What kinda bird is that??


----------



## firebroad (Apr 6, 2012)

Eatonpcat said:


> What kinda bird is that??


Eastern Bluebird


----------



## Eatonpcat (Apr 6, 2012)

firebroad said:


> Eastern Bluebird


 Thanks, that's a pretty bird...Haven't seen one in Ohio!!
Will do a little research.


----------



## firebroad (Apr 6, 2012)

To be perfectly honest, I have lived in Maryland all my life (60 years), and only saw my first one a few years ago when I moved to the "country".


----------



## GAMMA RAY (Apr 6, 2012)

Oh I love those birds. I used to buy mealworms to put out for them.
I have a cool bird feeding "pole system" from The Wild Bird store. It is a custom "build your own" setup. You can really add anything you want to it. I have many hooks on mine and I even had a heated bird bath for the winter.
However, it was knocked over by a bear the other day so I think I have to stop feeding now dammit.


----------



## firebroad (Apr 6, 2012)

GAMMA RAY said:


> Oh I love those birds. I used to buy mealworms to put out for them.
> I have a cool bird feeding "pole system" from The Wild Bird store. It is a custom "build your own" setup. You can really add anything you want to it. I have many hooks on mine and I even had a heated bird bath for the winter.
> However, it was knocked over by a bear the other day so I think I have to stop feeding now dammit.


 
Dumb question, do the mealworms come dead or alive?  The bloody squirrels eat everything else, or the deer get it.  Don't have bears, thank goodness!!


----------



## Eatonpcat (Apr 6, 2012)

firebroad said:


> Dumb question, do the mealworms come dead or alive? The bloody squirrels eat everything else, or the deer get it. Don't have bears, thank goodness!!


 
Not yet, wait till they figure out you have meal worms!


----------



## GAMMA RAY (Apr 6, 2012)

That's not a dumb question Sue. I would buy both the freeze dried ones and sometimes the live ones.

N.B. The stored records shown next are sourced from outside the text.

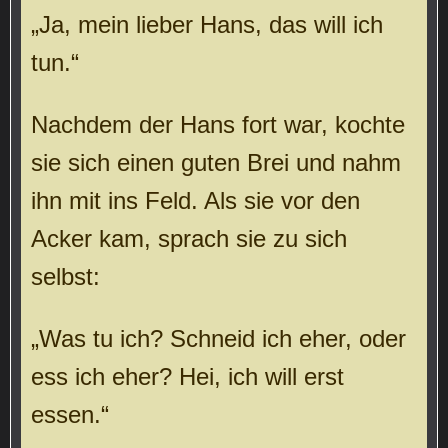
„Ja, mein lieber Hans, das will ich
tun.“
Nachdem der Hans fort war, kochte
sie sich einen guten Brei und nahm
ihn mit ins Feld. Als sie vor den
Acker kam, sprach sie zu sich
selbst:
„Was tu ich? Schneid ich eher, oder
ess ich eher? Hei, ich will erst
essen.“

You need to get a squirrel baffle for the pole. It is a cylinder device that prevents the squirrels from climbing up the pole. I also have a squirrel proof feeder I got from Walmart. It has a cage held by springs on the exterior. I have that for the squirrels that jump from surrounding trees. When the squirrel jumps on the feeder, the cage part is pulled down by the weight of the squirrel and closes off the holes where the seed is.
Here is a link for you to see it...
http://www.birdfeeders.com/store/wild-bird-feeders/336c

I had one of those feeders that would twirl the squirrel around and whip him off if he jumped on it but the bear knocked it down and broke it...and that was in the winter dammit.

I usually only feed the birds in the winter because of the bear problem here. I do miss watching the birds on the feeders.


----------



## firebroad (Apr 6, 2012)

Yeah, I have one of those spring feeders.  They are nice until the springs break.  I'd like to get a pole baffle, the little SOB's always try to figure a way to get at the food and chase the birds.  Except for bluejays, they don't take no Sh## off any anybody.  I have see a bluejay beat up a squirrel for a peanut!  
Gotta get me some of those worms.  I don't think there are too many bears in this part of the state, but not unheard of.


----------



## raybonz (Apr 6, 2012)

Bluebirds are beautiful! Get them here on occasion but not too often.. Orioles and Cardinals are favorites too with Cards being more common here.. Great pics! I should put up a Bluebird house sometime..

Ray


----------



## Freeheat (Apr 6, 2012)

Eatonpcat said:


> Thanks, that's a pretty bird...Haven't seen one in Ohio!!
> Will do a little research.


 
My parents have some that have nested in the same house for 3 years and the live in grafton so not far from you

JIM


----------



## fishingpol (Apr 6, 2012)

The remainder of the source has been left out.